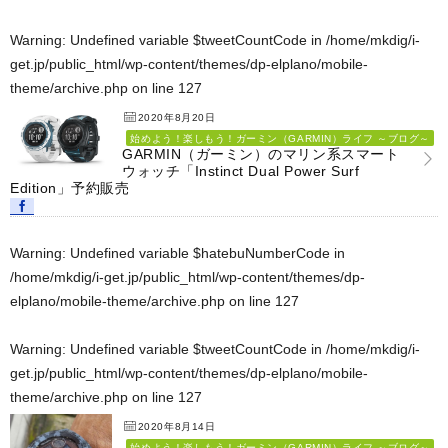
Warning
: Undefined variable $tweetCountCode in
/home/mkdig/i-
get.jp/public_html/wp-content/themes/dp-elplano/mobile-
theme/archive.php
on line
127
2020年8月20日
始めよう！楽しもう！ガーミン（GARMIN）ライフ ～ブログ～
GARMIN（ガーミン）のマリン系スマート
ウォッチ「Instinct Dual Power Surf
Edition」予約販売
Warning
: Undefined variable $hatebuNumberCode in
/home/mkdig/i-get.jp/public_html/wp-content/themes/dp-
elplano/mobile-theme/archive.php
on line
127
Warning
: Undefined variable $tweetCountCode in
/home/mkdig/i-
get.jp/public_html/wp-content/themes/dp-elplano/mobile-
theme/archive.php
on line
127
2020年8月14日
始めよう！楽しもう！ガーミン（GARMIN）ライフ ～ブログ～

------

== Your task ==
Quote the records in full and exactly; skip any image.

== Reply ==
Warning
: Undefined variable $tweetCountCode in
/home/mkdig/i-
get.jp/public_html/wp-content/themes/dp-elplano/mobile-
theme/archive.php
on line
127
2020年8月20日
始めよう！楽しもう！ガーミン（GARMIN）ライフ ～ブログ～
GARMIN（ガーミン）のマリン系スマート
ウォッチ「Instinct Dual Power Surf
Edition」予約販売
Warning
: Undefined variable $hatebuNumberCode in
/home/mkdig/i-get.jp/public_html/wp-content/themes/dp-
elplano/mobile-theme/archive.php
on line
127
Warning
: Undefined variable $tweetCountCode in
/home/mkdig/i-
get.jp/public_html/wp-content/themes/dp-elplano/mobile-
theme/archive.php
on line
127
2020年8月14日
始めよう！楽しもう！ガーミン（GARMIN）ライフ ～ブログ～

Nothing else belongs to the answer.